Genialny Haaland i jego wpływ na zdobycie przez City trzeciego z rzędu mistrzostwa Anglii
Ale od tego czasu Haaland pokonał drogę do kilku rekordów punktowych - i wyprzedził niezliczonych obrońców - w zdumiewającej debiutanckiej kampanii.
Napastnik szybko stał się twarzą zespołu i głównym powodem, dla którego zdobywcy potrójnego tytułu sięgnęli w sobotę po trzeci z rzędu tytuł Premier League.
Podczas gdy praca zespołowa jest kamieniem węgielnym City, Norweg zdobył wiele indywidualnych rekordów, które Guardiola nazwał "przerażającymi".

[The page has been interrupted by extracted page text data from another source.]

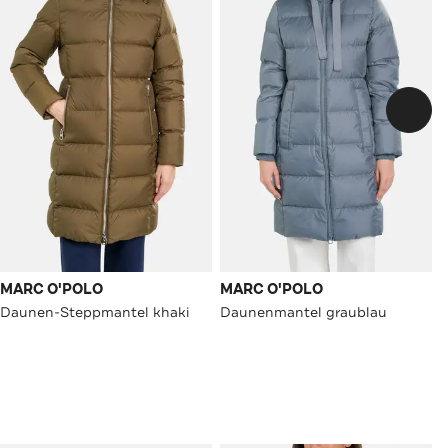
MARC O'POLO
MARC O'POLO
Daunen-Steppmantel khaki
Daunenmantel graublau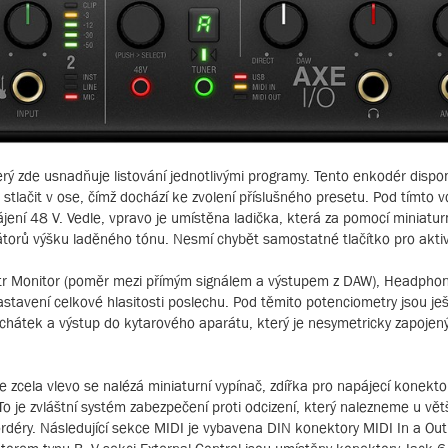
terý zde usnadňuje listování jednotlivými programy. Tento enkodér dispo
lačit v ose, čímž dochází ke zvolení příslušného presetu. Pod tímto v
ení 48 V. Vedle, vpravo je umístěna ladička, která za pomocí miniaturn
kátorů výšku laděného tónu. Nesmí chybět samostatné tlačítko pro aktiv
r Monitor (poměr mezi přímým signálem a výstupem z DAW), Headphone
stavení celkové hlasitosti poslechu. Pod těmito potenciometry jsou je
chátek a výstup do kytarového aparátu, který je nesymetricky zapojený
že zcela vlevo se nalézá miniaturní vypínač, zdířka pro napájecí konekto
o je zvláštní systém zabezpečení proti odcizení, který nalezneme u větš
ordéry. Následující sekce MIDI je vybavena DIN konektory MIDI In a Out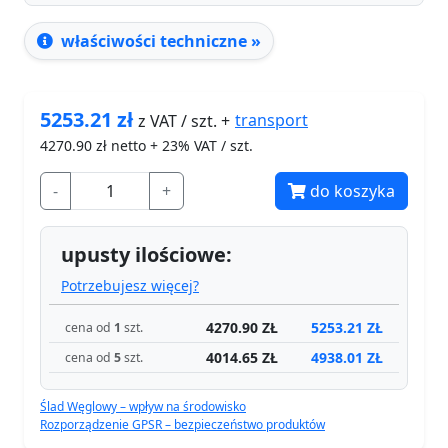
właściwości techniczne »
5253.21
zł
transport
z VAT / szt. +
4270.90
zł netto + 23% VAT / szt.
-
+
do koszyka
upusty ilościowe:
Potrzebujesz więcej?
4270.90 ZŁ
5253.21 ZŁ
cena od
1
szt.
4014.65 ZŁ
4938.01 ZŁ
cena od
5
szt.
Ślad Węglowy – wpływ na środowisko
Rozporządzenie GPSR – bezpieczeństwo produktów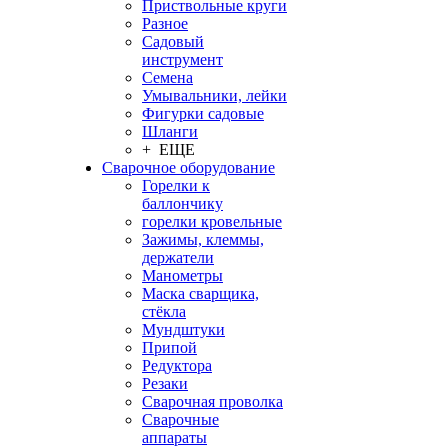
Приствольные круги
Разное
Садовый
инструмент
Семена
Умывальники, лейки
Фигурки садовые
Шланги
+ ЕЩЕ
Сварочное оборудование
Горелки к
баллончику
горелки кровельные
Зажимы, клеммы,
держатели
Манометры
Маска сварщика,
стёкла
Мундштуки
Припой
Редуктора
Резаки
Сварочная проволка
Сварочные
аппараты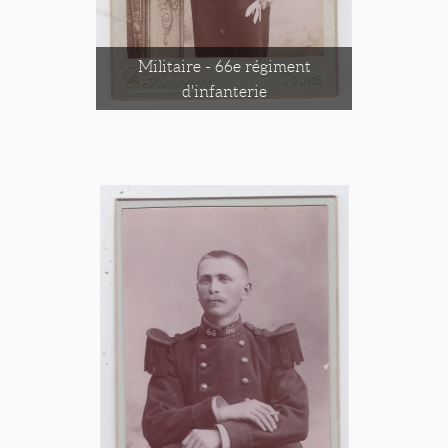
Militaire - 66e régiment
d'infanterie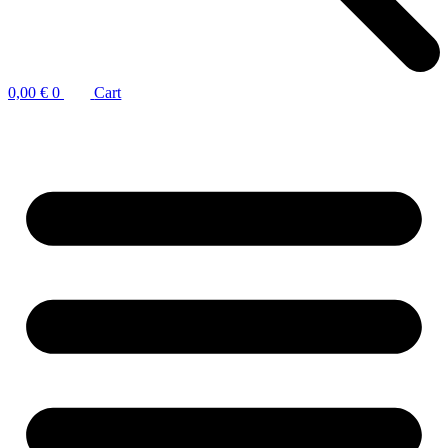
0,00
€
0
Cart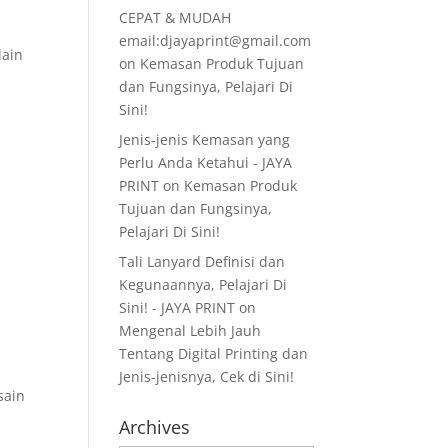
CEPAT & MUDAH
email:djayaprint@gmail.com
lain
on
Kemasan Produk Tujuan
dan Fungsinya, Pelajari Di
Sini!
Jenis-jenis Kemasan yang
Perlu Anda Ketahui - JAYA
PRINT
on
Kemasan Produk
Tujuan dan Fungsinya,
Pelajari Di Sini!
Tali Lanyard Definisi dan
Kegunaannya, Pelajari Di
Sini! - JAYA PRINT
on
Mengenal Lebih Jauh
Tentang Digital Printing dan
Jenis-jenisnya, Cek di Sini!
sain
Archives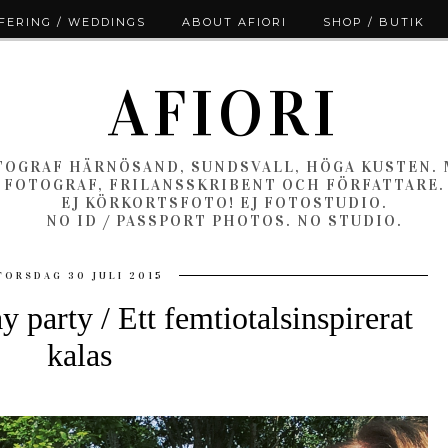
ERING / WEDDINGS
ABOUT AFIORI
SHOP / BUTIK
AFIORI
OGRAF HÄRNÖSAND, SUNDSVALL, HÖGA KUSTEN.
FOTOGRAF, FRILANSSKRIBENT OCH FÖRFATTARE.
EJ KÖRKORTSFOTO! EJ FOTOSTUDIO.
NO ID / PASSPORT PHOTOS. NO STUDIO.
TORSDAG 30 JULI 2015
 party / Ett femtiotalsinspirerat
kalas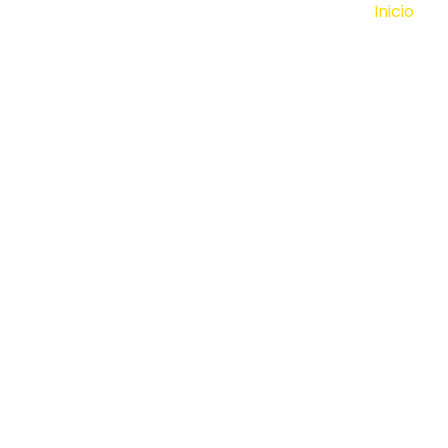
Inicio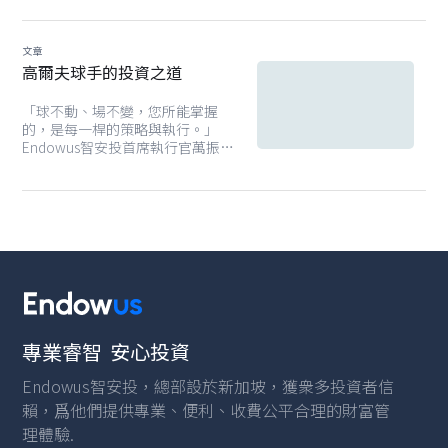
所需財富，打好基礎，繼而活出自
己所想的人生。
文章
高爾夫球手的投資之道
「球不動、場不變，您所能掌握
的，是每一桿的策略與執行。」
Endowus智安投首席執行官萬振邦
Gregory 反思自身經驗，分享兩者
之間的微妙連結：環境不變，規則
清晰，真正左右結果的，是個人的
判斷、策略與執行力。
專業睿智 安心投資
Endowus智安投，總部設於新加坡，獲衆多投資者信
賴，爲他們提供專業、便利、收費公平合理的財富管
理體驗.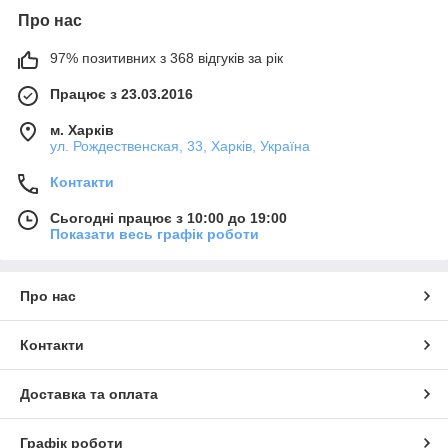
Про нас
97% позитивних з 368 відгуків за рік
Працює з 23.03.2016
м. Харків
ул. Рождественская, 33, Харків, Україна
Контакти
Сьогодні працює з 10:00 до 19:00
Показати весь графік роботи
Про нас
Контакти
Доставка та оплата
Графік роботи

W 36 golami już jest właścicielem rekordu strzelonych bramek w jednym sezonie Premier League, pobijając poprzedni ustanowiony przez Andy'ego Cole'a i Alana Shearera, który utrzymywał się przez prawie trzy dekady i pochodził czasów, gdy rozgrywano większą liczbę meczów.
Jego 52 gole we wszystkich rozgrywkach w tym sezonie sprawiły, że ludzie spojrzeli prawie sto lat wstecz, gdy 63 bramki Dixiego Deana dla Evertonu w sezonie 1927/28 przez chwilę wydawały się zagrożone.
Ekspert Sky Sports, Gary Neville, określił niedawno Haalanda mianem "naprawdę wyjątkowego", nazywając potężnego napastnika połączeniem Harry'ego Kane'a, Wayne'a Rooneya i brazylijskiego Ronaldo w najlepszym wydaniu, z wykończeniem Kane'a, siłą Rooneya i eksplozją Ronaldo.
Podczas gdy City od dawna zbiera pochwały za błyskotliwość podań, posiadanie piłki i cierpliwość w tworzeniu szans, były obrońca reprezentacji Anglii dodał, że Haaland wniósł coś nowego, "taran" z doskonałym wykończeniem.
"Haaland to gwiazda światowego formatu, która przyszła jako gwiazda światowego formatu i gra jak gwiazda światowego formatu" - powiedział Neville w swoim podcaście na początku tego sezonu.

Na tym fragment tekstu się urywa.